This week has been many things.

It has been the second birthday of the Communities Plan (which we review on page 22), it has been the lead-up to next week’s sustainable communities summit in Manchester, it has been the week of the National Housing Federation’s chief executives’ conference and, of course, it has been the week of the much-trailed ODPM five-year plan Homes For All. However, more than any of these things, it has been the week that housing was swept up in the race to win the general election.

Over the past few years Tony Blair has been increasingly mentioning housing as a key issue in his speeches. Although the interest of the prime minister in what we are doing as a sector should never be taken for granted, this has always felt more like lip-service than anything else.

The key reason that Number 10 means business this time is the rise of the first-time buyer. Issues such as plunging demand for housing in the North and Midlands, or even the numbers of people in temporary accommodation smashing through the 100,000 mark, are of course important but they aren’t going to lose Labour many votes.
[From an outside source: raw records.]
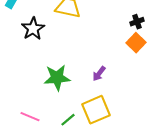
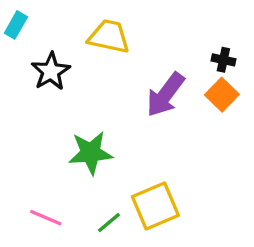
black cross: (137, 22) -> (223, 60), turned 32
purple arrow: (99, 74) -> (165, 95), moved, size x1.8

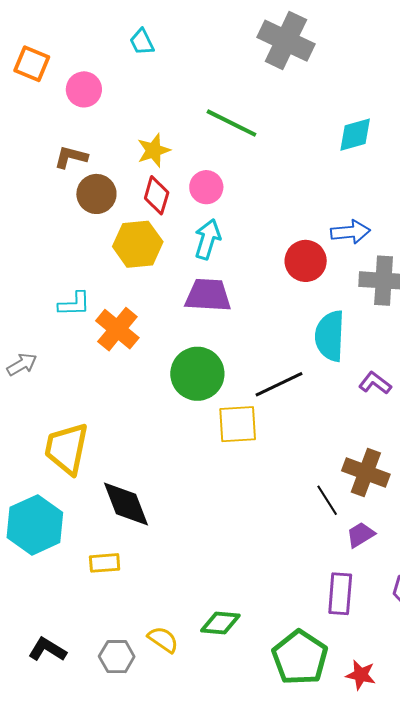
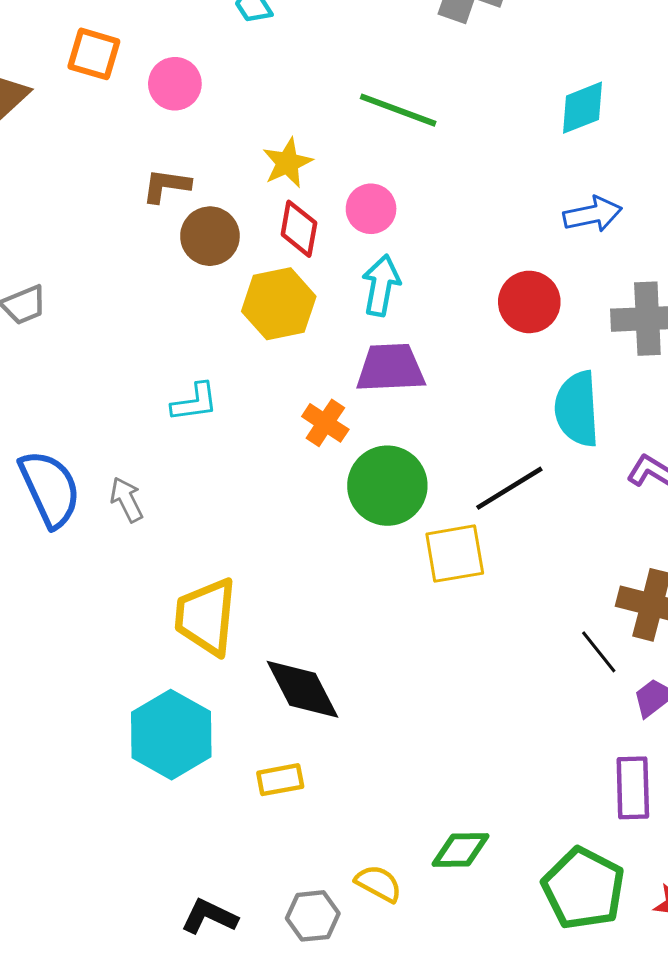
blue arrow: (350, 232) -> (593, 214), moved
orange cross: (117, 329) -> (325, 423), moved, size x0.7
gray arrow: (22, 364) -> (127, 500), turned -80

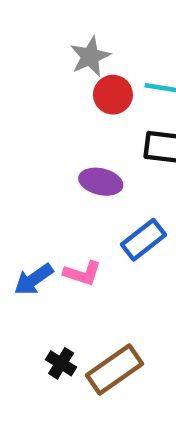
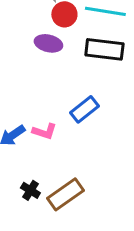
purple ellipse: (101, 182) -> (48, 43), moved

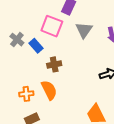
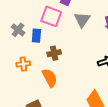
blue rectangle: (36, 46) -> (36, 36), turned 48
orange cross: (26, 94) -> (23, 64), moved

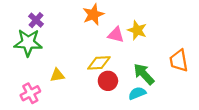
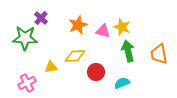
orange star: (93, 15) -> (78, 25), moved
purple cross: (36, 20) -> (41, 18), moved
yellow diamond: (99, 63) -> (75, 56), moved
green arrow: (144, 74) -> (128, 51), moved, turned 30

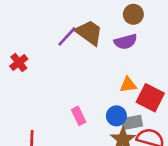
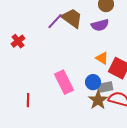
orange triangle: (128, 85) -> (102, 58), turned 40
pink rectangle: (79, 116) -> (64, 82), size x1.6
MPs routinely say that housing is the most common topic at their Friday surgeries, but somehow this never seems to translate into what they debate in the House of Commons. But when the sons and daughters of middle England parents – the key swing voters in the expected May election – are having trouble buying a home, Blair’s election strategists sit up and take notice.

In this sense, it would be wrong to present Labour’s view of housing as a vote winner – it is more of a means of preventing votes being lost. All that the social housing sector need worry about now we have the eye of the nation’s decision-makers is how do we hold their gaze?
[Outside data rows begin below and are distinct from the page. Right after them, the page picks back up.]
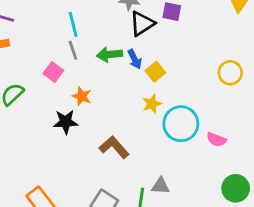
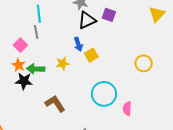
green arrow: (110, 55) -> (36, 69), moved
orange star: (82, 96) -> (19, 65), moved
yellow star: (152, 104) -> (63, 63), moved
pink semicircle: (216, 140) -> (127, 109), turned 64

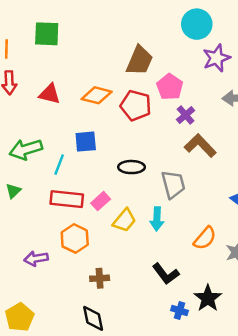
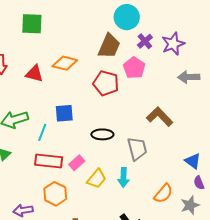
cyan circle: (197, 24) -> (127, 17), moved
orange diamond: (97, 95) -> (65, 63), moved
purple cross: (186, 115) -> (145, 41), moved

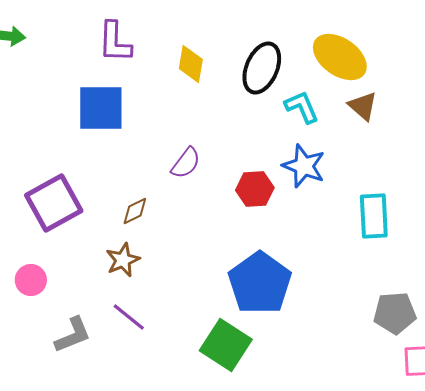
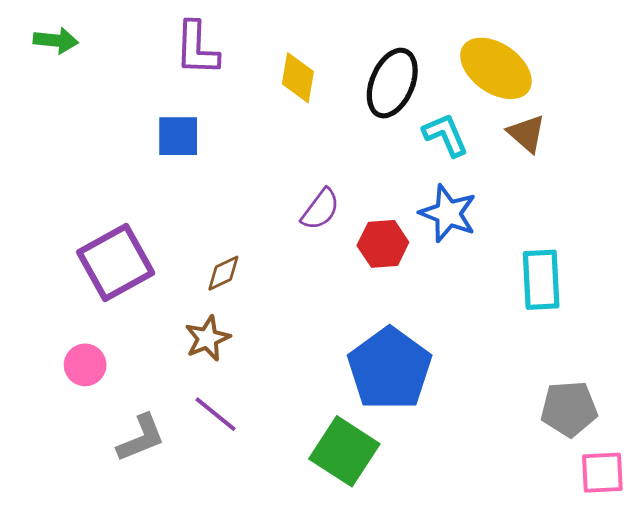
blue square: (101, 108) -> (178, 136), size x0.7
purple semicircle: (186, 163) -> (320, 209), moved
Now social housing has the eye of the decision-makers, the challenge is how to hold their gaze

The target on halving temporary accommodation announced by John Prescott in Homes For All is welcome, but as Karen Buck says in her column on page 16, the next step needs to be a comprehensive welfare to work programme. The pilot we report about on page 8 is a step in the right direction, but this is definitely an area in which the decision-makers will need to be persuaded.

Likewise, it is a good thing that the social homebuy scheme is not the same as Thatcher’s right to buy policy of 1981. However, the argument with Alan Milburn over allowing housing association tenants the right to buy hasn’t exactly been won, as tenants will still be able to buy their homes (Prescott interview, page 20). The deal hammered out over the next month between Jon Rouse and ODPM mandarins will be crucial if the scheme does not cause the stock of social housing to dwindle further.
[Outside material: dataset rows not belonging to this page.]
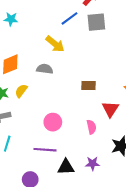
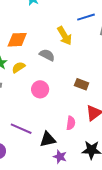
pink circle: (53, 122) -> (40, 89), moved
black triangle: (66, 167) -> (48, 139), moved, turned -30

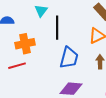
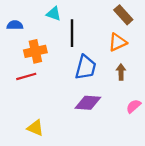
cyan triangle: (41, 11) -> (54, 14), turned -48

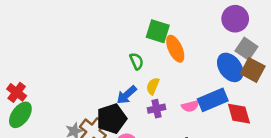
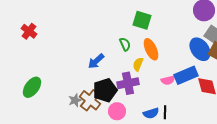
orange ellipse: (175, 49) -> (151, 49), moved
red cross: (17, 92) -> (29, 31), moved
blue arrow: (127, 95) -> (96, 61), moved
purple cross: (157, 109) -> (128, 83), moved, size x1.5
In the Tees Valley, West Yorkshire and West Cumbria the housing sector’s biggest concern will be whether it can secure the extra finance it needs. The teams involved in making their case to the ODPM to be included in an expanded housing market renewal programme should give themselves a big pat on the back. But with Tees Valley alone looking for as much as £500m from the public purse over the next 15 years, the decision-makers are bound to be sceptical. Those involved will need to hope that housing remains in the political spotlight.